The imaging control unit 17 drives the imaging unit 13 on the basis of a result of the detection of the detection unit 14. That is, the imaging control unit 17 causes the imaging units 13 to image the listener's ears, considering the listener's wearing motion of the audio output apparatus 1 as a trigger. Therefore, in the audio output apparatus 1, it is unnecessary for the listener or the like to perform a special operation in order to image the listener's ears.
The output control unit 18 causes the output units 12L and 12R to output audio output signals that are audio data for binaural reproduction, which are transmitted from the information processing apparatus 2. Moreover, the output control unit 18 may be configured to be capable of changing the output of the output units 12L and 12R in accordance with an operation (e.g., sound volume change, mute) made by the listener or the like.
Moreover, the audio output apparatus 1 includes a correction unit 19 in which a correction function having an effect of reducing influences to the output of the audio output signals due to product specifications such as arrangement of the imaging units 13 has been recorded. Accordingly, the audio output apparatus 1 is capable of preventing lowering of the sound quality due to the product specifications. The correction unit 19 is incorporated as a read only memory (ROM) or the like during the manufacture of the audio output apparatus 1, for example.
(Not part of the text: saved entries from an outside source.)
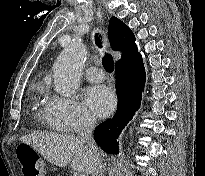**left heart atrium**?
I'll list each match as a JSON object with an SVG mask.
<instances>
[{"mask_svg": "<svg viewBox=\"0 0 205 176\" xmlns=\"http://www.w3.org/2000/svg\"><path fill=\"white\" fill-rule=\"evenodd\" d=\"M85 101L92 113L99 117L109 115L115 108L116 98L105 86H92L85 92Z\"/></svg>", "mask_w": 205, "mask_h": 176, "instance_id": "1", "label": "left heart atrium"}]
</instances>
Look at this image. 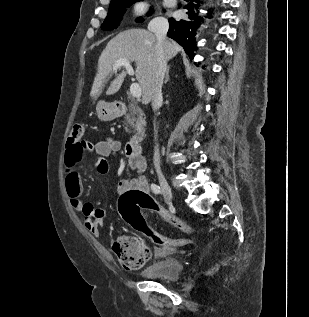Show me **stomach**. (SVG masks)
<instances>
[{"mask_svg":"<svg viewBox=\"0 0 309 317\" xmlns=\"http://www.w3.org/2000/svg\"><path fill=\"white\" fill-rule=\"evenodd\" d=\"M96 112L102 121H111L118 116L114 103H108L103 100L97 103Z\"/></svg>","mask_w":309,"mask_h":317,"instance_id":"stomach-1","label":"stomach"}]
</instances>
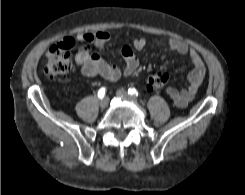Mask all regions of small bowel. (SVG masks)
Wrapping results in <instances>:
<instances>
[{
  "mask_svg": "<svg viewBox=\"0 0 245 195\" xmlns=\"http://www.w3.org/2000/svg\"><path fill=\"white\" fill-rule=\"evenodd\" d=\"M76 40L102 48L110 40V35L105 31L86 32L78 34ZM146 45L147 41L144 38H137L133 41L132 46L122 47L121 56L125 61L123 69L106 62L99 54L91 51L88 46L83 47L77 53L76 63L80 66L82 74L87 77L100 76L115 81L122 75L130 76L136 72L139 66V60L135 55V51L144 49ZM165 45L178 54L188 55L193 64V69L187 75L188 86L185 89L177 90L169 87L166 90V93L174 104L177 107L183 108L188 105L197 93L205 77L206 66L198 52L184 41L171 38L166 41Z\"/></svg>",
  "mask_w": 245,
  "mask_h": 195,
  "instance_id": "1",
  "label": "small bowel"
}]
</instances>
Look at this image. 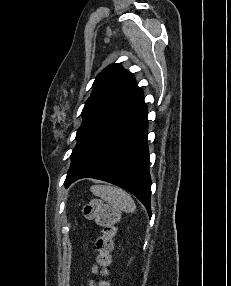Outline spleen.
<instances>
[{
	"label": "spleen",
	"instance_id": "spleen-1",
	"mask_svg": "<svg viewBox=\"0 0 231 286\" xmlns=\"http://www.w3.org/2000/svg\"><path fill=\"white\" fill-rule=\"evenodd\" d=\"M91 191L94 196L100 197L114 208L126 213L136 210V204L129 193L121 188L109 185H93Z\"/></svg>",
	"mask_w": 231,
	"mask_h": 286
}]
</instances>
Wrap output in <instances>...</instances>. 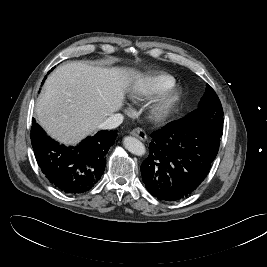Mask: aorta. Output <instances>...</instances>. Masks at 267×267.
Returning a JSON list of instances; mask_svg holds the SVG:
<instances>
[{"label": "aorta", "mask_w": 267, "mask_h": 267, "mask_svg": "<svg viewBox=\"0 0 267 267\" xmlns=\"http://www.w3.org/2000/svg\"><path fill=\"white\" fill-rule=\"evenodd\" d=\"M123 143L124 147L134 155L142 156L146 152L144 144L135 137L127 136Z\"/></svg>", "instance_id": "762f6f07"}]
</instances>
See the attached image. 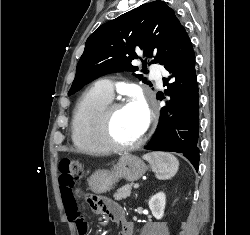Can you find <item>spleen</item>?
Returning a JSON list of instances; mask_svg holds the SVG:
<instances>
[{
    "mask_svg": "<svg viewBox=\"0 0 250 235\" xmlns=\"http://www.w3.org/2000/svg\"><path fill=\"white\" fill-rule=\"evenodd\" d=\"M143 159L149 162L152 171L160 180L172 178L178 171L179 161L167 152H150L143 155Z\"/></svg>",
    "mask_w": 250,
    "mask_h": 235,
    "instance_id": "3e777b00",
    "label": "spleen"
}]
</instances>
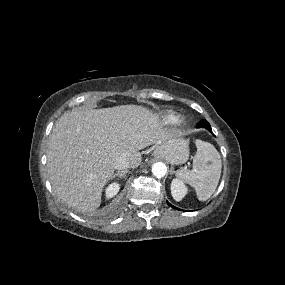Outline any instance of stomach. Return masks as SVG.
I'll return each instance as SVG.
<instances>
[{"label":"stomach","mask_w":285,"mask_h":285,"mask_svg":"<svg viewBox=\"0 0 285 285\" xmlns=\"http://www.w3.org/2000/svg\"><path fill=\"white\" fill-rule=\"evenodd\" d=\"M153 155L163 158L172 165H181L189 158L188 142L175 136L155 146Z\"/></svg>","instance_id":"stomach-1"}]
</instances>
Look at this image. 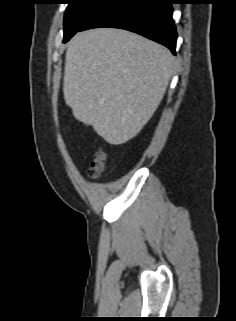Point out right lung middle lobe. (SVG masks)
Instances as JSON below:
<instances>
[{
    "label": "right lung middle lobe",
    "mask_w": 236,
    "mask_h": 321,
    "mask_svg": "<svg viewBox=\"0 0 236 321\" xmlns=\"http://www.w3.org/2000/svg\"><path fill=\"white\" fill-rule=\"evenodd\" d=\"M64 17V40L66 43L78 29L108 0H67Z\"/></svg>",
    "instance_id": "obj_1"
}]
</instances>
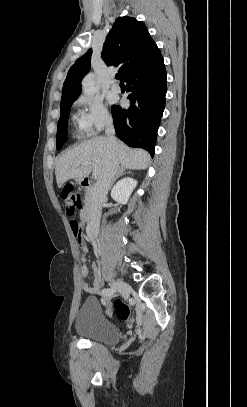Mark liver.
I'll return each instance as SVG.
<instances>
[{"label":"liver","instance_id":"6515ba94","mask_svg":"<svg viewBox=\"0 0 247 407\" xmlns=\"http://www.w3.org/2000/svg\"><path fill=\"white\" fill-rule=\"evenodd\" d=\"M112 150L116 154L118 163L125 169H146L151 162L150 155L142 149L129 148L121 141H116L113 149L106 137L93 138L66 151L58 159L55 168L58 187L61 188L69 179L87 177L91 167L82 165L84 162H94L100 176L106 169Z\"/></svg>","mask_w":247,"mask_h":407}]
</instances>
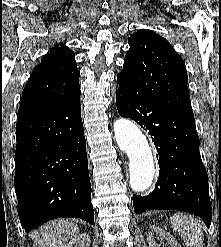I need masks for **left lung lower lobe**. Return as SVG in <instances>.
Listing matches in <instances>:
<instances>
[{
  "mask_svg": "<svg viewBox=\"0 0 221 247\" xmlns=\"http://www.w3.org/2000/svg\"><path fill=\"white\" fill-rule=\"evenodd\" d=\"M116 103L122 117L136 121L146 129L157 148L159 177L148 196L133 195L136 214L146 210H181L200 216L211 224L208 175L202 163L195 119L140 97L119 75Z\"/></svg>",
  "mask_w": 221,
  "mask_h": 247,
  "instance_id": "left-lung-lower-lobe-1",
  "label": "left lung lower lobe"
}]
</instances>
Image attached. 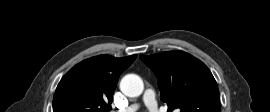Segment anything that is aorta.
<instances>
[{"label":"aorta","instance_id":"1","mask_svg":"<svg viewBox=\"0 0 270 112\" xmlns=\"http://www.w3.org/2000/svg\"><path fill=\"white\" fill-rule=\"evenodd\" d=\"M120 90L128 97H138L144 90V83L138 75L128 74L121 79Z\"/></svg>","mask_w":270,"mask_h":112}]
</instances>
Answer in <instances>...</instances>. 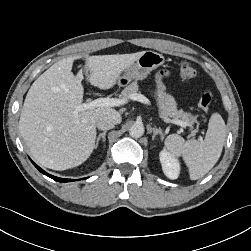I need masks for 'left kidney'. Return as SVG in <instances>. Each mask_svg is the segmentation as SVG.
Here are the masks:
<instances>
[{"label":"left kidney","mask_w":251,"mask_h":251,"mask_svg":"<svg viewBox=\"0 0 251 251\" xmlns=\"http://www.w3.org/2000/svg\"><path fill=\"white\" fill-rule=\"evenodd\" d=\"M159 157L164 174L169 179H177L180 172V164L178 160L166 150H162Z\"/></svg>","instance_id":"5707ae66"}]
</instances>
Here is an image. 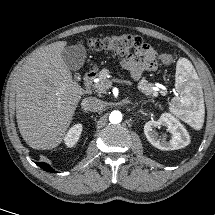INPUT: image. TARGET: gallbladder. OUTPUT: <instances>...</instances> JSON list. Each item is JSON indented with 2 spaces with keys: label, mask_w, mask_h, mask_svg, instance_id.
I'll return each mask as SVG.
<instances>
[{
  "label": "gallbladder",
  "mask_w": 215,
  "mask_h": 215,
  "mask_svg": "<svg viewBox=\"0 0 215 215\" xmlns=\"http://www.w3.org/2000/svg\"><path fill=\"white\" fill-rule=\"evenodd\" d=\"M62 58L69 69L73 71L79 70L86 59V49L81 44L65 46L62 51ZM80 75H76L79 78Z\"/></svg>",
  "instance_id": "gallbladder-1"
}]
</instances>
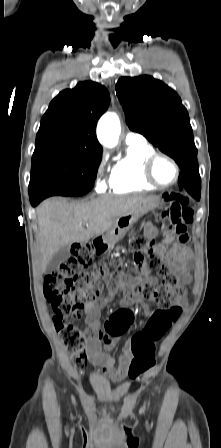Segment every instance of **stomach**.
Returning a JSON list of instances; mask_svg holds the SVG:
<instances>
[{
  "mask_svg": "<svg viewBox=\"0 0 221 448\" xmlns=\"http://www.w3.org/2000/svg\"><path fill=\"white\" fill-rule=\"evenodd\" d=\"M159 203V197H152L149 201L143 203L135 210H132L127 214L121 216L117 219L115 225L107 231V233L103 237V240L108 245H114L117 241L125 236L127 231L133 226L134 223L138 221L141 216L158 207Z\"/></svg>",
  "mask_w": 221,
  "mask_h": 448,
  "instance_id": "obj_1",
  "label": "stomach"
}]
</instances>
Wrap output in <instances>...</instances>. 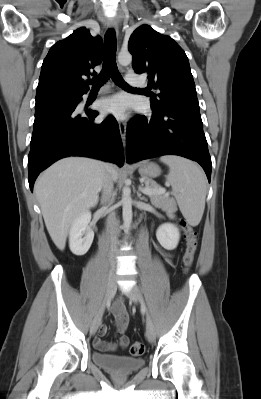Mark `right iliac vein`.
<instances>
[{
    "mask_svg": "<svg viewBox=\"0 0 261 399\" xmlns=\"http://www.w3.org/2000/svg\"><path fill=\"white\" fill-rule=\"evenodd\" d=\"M116 279L114 275H109L108 280H107V285H106V295H105V300L99 309V311L96 313L95 317L93 318L91 325H90V333L95 334L100 323L102 320V315L104 311V305L107 301H109L115 294L116 292Z\"/></svg>",
    "mask_w": 261,
    "mask_h": 399,
    "instance_id": "right-iliac-vein-1",
    "label": "right iliac vein"
}]
</instances>
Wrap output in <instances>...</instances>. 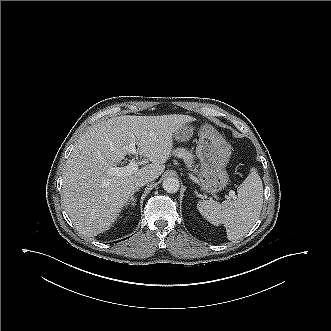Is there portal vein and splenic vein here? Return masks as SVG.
<instances>
[{"label":"portal vein and splenic vein","instance_id":"18ae733b","mask_svg":"<svg viewBox=\"0 0 331 331\" xmlns=\"http://www.w3.org/2000/svg\"><path fill=\"white\" fill-rule=\"evenodd\" d=\"M126 150L129 151L130 153H135L136 151L135 143L134 142L129 143V145L126 147ZM137 171H138V163L136 161H131L125 167H110L108 169V172L110 174H114L117 176L131 175ZM234 195H235L234 191L229 192L230 197H234Z\"/></svg>","mask_w":331,"mask_h":331}]
</instances>
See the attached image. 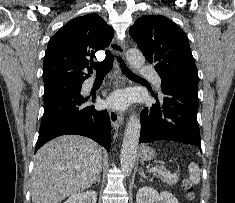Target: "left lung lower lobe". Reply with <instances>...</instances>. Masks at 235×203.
I'll return each instance as SVG.
<instances>
[{
	"label": "left lung lower lobe",
	"instance_id": "1",
	"mask_svg": "<svg viewBox=\"0 0 235 203\" xmlns=\"http://www.w3.org/2000/svg\"><path fill=\"white\" fill-rule=\"evenodd\" d=\"M164 97L141 113L140 142L172 140L201 149L197 122L198 89L182 85H163Z\"/></svg>",
	"mask_w": 235,
	"mask_h": 203
}]
</instances>
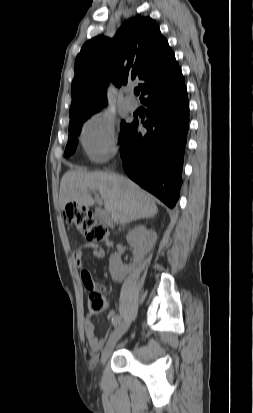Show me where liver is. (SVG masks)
Here are the masks:
<instances>
[{
    "instance_id": "liver-1",
    "label": "liver",
    "mask_w": 253,
    "mask_h": 413,
    "mask_svg": "<svg viewBox=\"0 0 253 413\" xmlns=\"http://www.w3.org/2000/svg\"><path fill=\"white\" fill-rule=\"evenodd\" d=\"M98 190L104 207L114 221L125 224L157 214L153 197L129 178L106 172L87 173L81 170L66 172L60 183L59 206L64 209L70 202L92 206L90 191Z\"/></svg>"
}]
</instances>
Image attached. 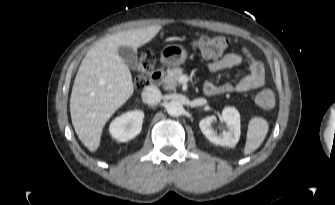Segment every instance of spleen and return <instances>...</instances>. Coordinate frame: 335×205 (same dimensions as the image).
<instances>
[{"label": "spleen", "instance_id": "spleen-1", "mask_svg": "<svg viewBox=\"0 0 335 205\" xmlns=\"http://www.w3.org/2000/svg\"><path fill=\"white\" fill-rule=\"evenodd\" d=\"M268 129V122L264 118H251L248 124L247 139L244 148L245 155H248L259 148L268 133Z\"/></svg>", "mask_w": 335, "mask_h": 205}]
</instances>
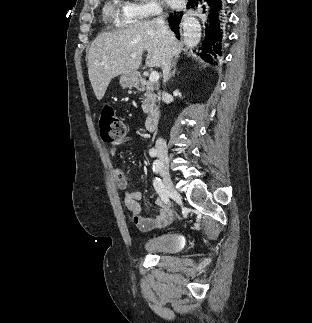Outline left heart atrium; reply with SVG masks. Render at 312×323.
<instances>
[{"label": "left heart atrium", "instance_id": "39dd6f15", "mask_svg": "<svg viewBox=\"0 0 312 323\" xmlns=\"http://www.w3.org/2000/svg\"><path fill=\"white\" fill-rule=\"evenodd\" d=\"M166 4H179L180 0H165Z\"/></svg>", "mask_w": 312, "mask_h": 323}]
</instances>
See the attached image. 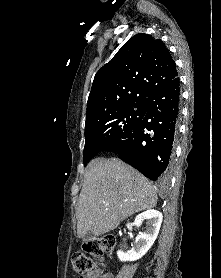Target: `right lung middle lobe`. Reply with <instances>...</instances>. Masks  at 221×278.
I'll return each mask as SVG.
<instances>
[{"label": "right lung middle lobe", "instance_id": "1", "mask_svg": "<svg viewBox=\"0 0 221 278\" xmlns=\"http://www.w3.org/2000/svg\"><path fill=\"white\" fill-rule=\"evenodd\" d=\"M144 115V102H137L118 108L103 117L86 121L84 166L105 146L132 131Z\"/></svg>", "mask_w": 221, "mask_h": 278}]
</instances>
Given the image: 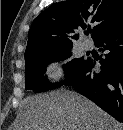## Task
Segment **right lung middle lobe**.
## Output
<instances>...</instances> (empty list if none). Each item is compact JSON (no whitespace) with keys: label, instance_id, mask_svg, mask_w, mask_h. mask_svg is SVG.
I'll return each mask as SVG.
<instances>
[{"label":"right lung middle lobe","instance_id":"1","mask_svg":"<svg viewBox=\"0 0 123 130\" xmlns=\"http://www.w3.org/2000/svg\"><path fill=\"white\" fill-rule=\"evenodd\" d=\"M72 55L71 47L59 51L37 54L25 58V88L34 90L35 92H43L50 89H55L74 76L86 63L83 58L71 59L64 64L66 68V79L62 83H50L47 77H44L46 66L53 62L69 58Z\"/></svg>","mask_w":123,"mask_h":130}]
</instances>
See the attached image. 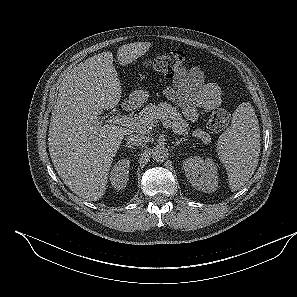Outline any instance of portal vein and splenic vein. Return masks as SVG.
Listing matches in <instances>:
<instances>
[{"mask_svg": "<svg viewBox=\"0 0 297 297\" xmlns=\"http://www.w3.org/2000/svg\"><path fill=\"white\" fill-rule=\"evenodd\" d=\"M108 122L113 124H121L129 128H143V122H140L138 119L129 116H116L109 119Z\"/></svg>", "mask_w": 297, "mask_h": 297, "instance_id": "portal-vein-and-splenic-vein-1", "label": "portal vein and splenic vein"}]
</instances>
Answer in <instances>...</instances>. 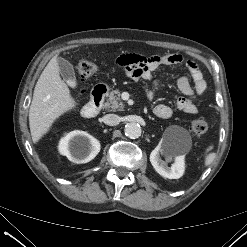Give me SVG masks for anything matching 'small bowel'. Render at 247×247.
<instances>
[{"instance_id": "c3829d8e", "label": "small bowel", "mask_w": 247, "mask_h": 247, "mask_svg": "<svg viewBox=\"0 0 247 247\" xmlns=\"http://www.w3.org/2000/svg\"><path fill=\"white\" fill-rule=\"evenodd\" d=\"M183 61L184 59L180 54L143 57L138 54L128 53L121 55L116 62L134 80L150 82L149 85H145V91L147 96L152 99L156 91L163 85L160 80H153V72L161 67L177 65ZM186 66L193 81V87L190 84V78L188 76H181L177 80V87L183 96L177 98L176 106L184 113L194 114L197 112V107L192 99L195 96L203 94L207 85L200 69L194 61H186ZM154 113L159 118L167 119L171 117L173 111L168 105L158 104L154 108Z\"/></svg>"}]
</instances>
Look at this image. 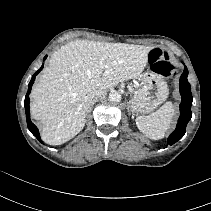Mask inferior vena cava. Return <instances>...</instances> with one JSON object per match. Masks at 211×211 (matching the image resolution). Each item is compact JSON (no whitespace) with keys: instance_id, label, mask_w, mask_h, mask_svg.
Returning a JSON list of instances; mask_svg holds the SVG:
<instances>
[{"instance_id":"1","label":"inferior vena cava","mask_w":211,"mask_h":211,"mask_svg":"<svg viewBox=\"0 0 211 211\" xmlns=\"http://www.w3.org/2000/svg\"><path fill=\"white\" fill-rule=\"evenodd\" d=\"M104 93H105V90H103V89H97V90H95L94 93H93L94 100H96L99 97H101L102 95H104Z\"/></svg>"}]
</instances>
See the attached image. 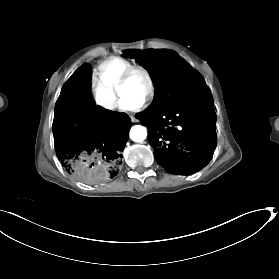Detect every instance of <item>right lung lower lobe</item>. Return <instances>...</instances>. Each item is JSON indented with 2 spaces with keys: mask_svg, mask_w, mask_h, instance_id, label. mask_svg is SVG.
Instances as JSON below:
<instances>
[{
  "mask_svg": "<svg viewBox=\"0 0 279 279\" xmlns=\"http://www.w3.org/2000/svg\"><path fill=\"white\" fill-rule=\"evenodd\" d=\"M90 71L91 66L83 64L63 85L53 135L63 168L78 180L100 185L118 175L131 123L127 114L95 104L88 88Z\"/></svg>",
  "mask_w": 279,
  "mask_h": 279,
  "instance_id": "right-lung-lower-lobe-1",
  "label": "right lung lower lobe"
}]
</instances>
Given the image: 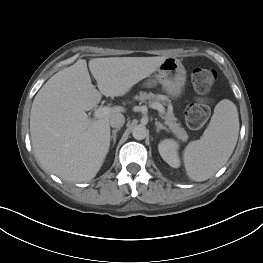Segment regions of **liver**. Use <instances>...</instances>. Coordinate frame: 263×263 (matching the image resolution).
<instances>
[{"label": "liver", "instance_id": "1", "mask_svg": "<svg viewBox=\"0 0 263 263\" xmlns=\"http://www.w3.org/2000/svg\"><path fill=\"white\" fill-rule=\"evenodd\" d=\"M166 58H93L88 65L99 90L85 59L54 74L35 96L30 113L31 141L42 168L69 182L92 180L109 151L110 117L124 108L115 106L98 119L88 118L86 112L102 95H125Z\"/></svg>", "mask_w": 263, "mask_h": 263}]
</instances>
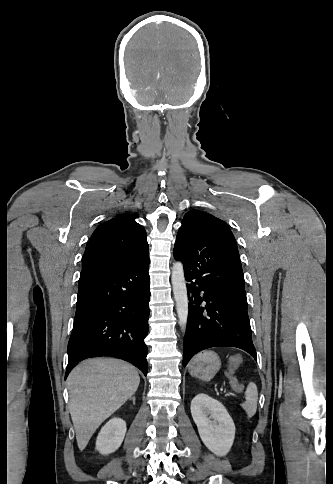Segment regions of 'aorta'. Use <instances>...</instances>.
Instances as JSON below:
<instances>
[{"mask_svg":"<svg viewBox=\"0 0 333 484\" xmlns=\"http://www.w3.org/2000/svg\"><path fill=\"white\" fill-rule=\"evenodd\" d=\"M171 282L179 325L183 333H185L188 318V296L183 264L180 261L173 264Z\"/></svg>","mask_w":333,"mask_h":484,"instance_id":"obj_1","label":"aorta"}]
</instances>
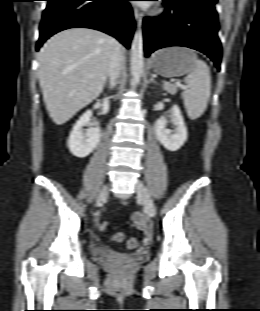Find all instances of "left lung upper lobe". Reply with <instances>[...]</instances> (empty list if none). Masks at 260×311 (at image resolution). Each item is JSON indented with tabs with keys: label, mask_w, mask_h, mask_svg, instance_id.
Masks as SVG:
<instances>
[{
	"label": "left lung upper lobe",
	"mask_w": 260,
	"mask_h": 311,
	"mask_svg": "<svg viewBox=\"0 0 260 311\" xmlns=\"http://www.w3.org/2000/svg\"><path fill=\"white\" fill-rule=\"evenodd\" d=\"M198 1L203 2V3L207 4V5H210L213 8H214L215 3L217 2V0H198Z\"/></svg>",
	"instance_id": "5c2ea615"
}]
</instances>
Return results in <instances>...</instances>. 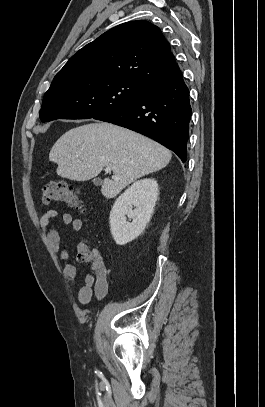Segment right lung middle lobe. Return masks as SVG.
I'll return each mask as SVG.
<instances>
[{"instance_id": "1", "label": "right lung middle lobe", "mask_w": 265, "mask_h": 407, "mask_svg": "<svg viewBox=\"0 0 265 407\" xmlns=\"http://www.w3.org/2000/svg\"><path fill=\"white\" fill-rule=\"evenodd\" d=\"M147 88L135 81L102 76L52 82L39 117L42 122L96 118L135 103Z\"/></svg>"}]
</instances>
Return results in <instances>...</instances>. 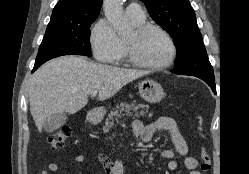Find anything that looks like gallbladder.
I'll list each match as a JSON object with an SVG mask.
<instances>
[{
  "label": "gallbladder",
  "mask_w": 249,
  "mask_h": 174,
  "mask_svg": "<svg viewBox=\"0 0 249 174\" xmlns=\"http://www.w3.org/2000/svg\"><path fill=\"white\" fill-rule=\"evenodd\" d=\"M67 116L65 113H55L47 117L43 123V129L53 132L65 124Z\"/></svg>",
  "instance_id": "gallbladder-1"
}]
</instances>
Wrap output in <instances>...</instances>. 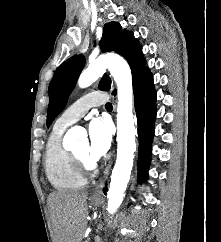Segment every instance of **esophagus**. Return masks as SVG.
<instances>
[{
  "mask_svg": "<svg viewBox=\"0 0 221 242\" xmlns=\"http://www.w3.org/2000/svg\"><path fill=\"white\" fill-rule=\"evenodd\" d=\"M112 164H113V160H111L108 165L106 166L104 172H103V175L102 177L100 178L99 182L95 185V187L92 189L91 191V196L94 197V198H97V197H102V194H103V185L105 184L108 176H109V173H110V170H111V167H112Z\"/></svg>",
  "mask_w": 221,
  "mask_h": 242,
  "instance_id": "obj_1",
  "label": "esophagus"
}]
</instances>
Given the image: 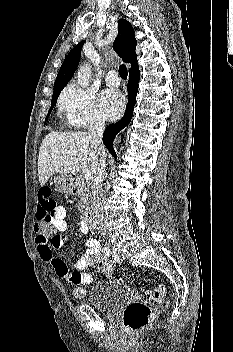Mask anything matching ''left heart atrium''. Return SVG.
<instances>
[{"label": "left heart atrium", "instance_id": "obj_1", "mask_svg": "<svg viewBox=\"0 0 233 352\" xmlns=\"http://www.w3.org/2000/svg\"><path fill=\"white\" fill-rule=\"evenodd\" d=\"M99 105L107 118L115 119L124 109V97L117 90H104L99 96Z\"/></svg>", "mask_w": 233, "mask_h": 352}]
</instances>
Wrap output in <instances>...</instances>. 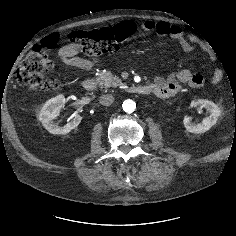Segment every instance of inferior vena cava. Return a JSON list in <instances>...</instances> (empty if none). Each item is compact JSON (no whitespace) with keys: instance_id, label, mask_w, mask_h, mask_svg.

The information processing apparatus 2 includes a calculation unit 23, a generation unit 24, and a recording unit 25. The calculation unit 23 calculates a head-related transfer function (HRTF). The calculation unit 23 is capable of generating a head-related transfer function corresponding to the listener's ear shapes by using listener's ear images generated by the imaging units 13 of the audio output apparatus 1.
The recording unit 25 is configured as a recording device in which audio input signals or the like that are sound source data to be a target for reproducing a sound image have been recorded. The generation unit 24 generates audio input signals recorded in the recording unit 25 and audio output signals output from the output units 12L and 12R by using the above-mentioned head-related transfer function calculated by the calculation unit 23, the correction function recorded in the correction unit 19, and the like.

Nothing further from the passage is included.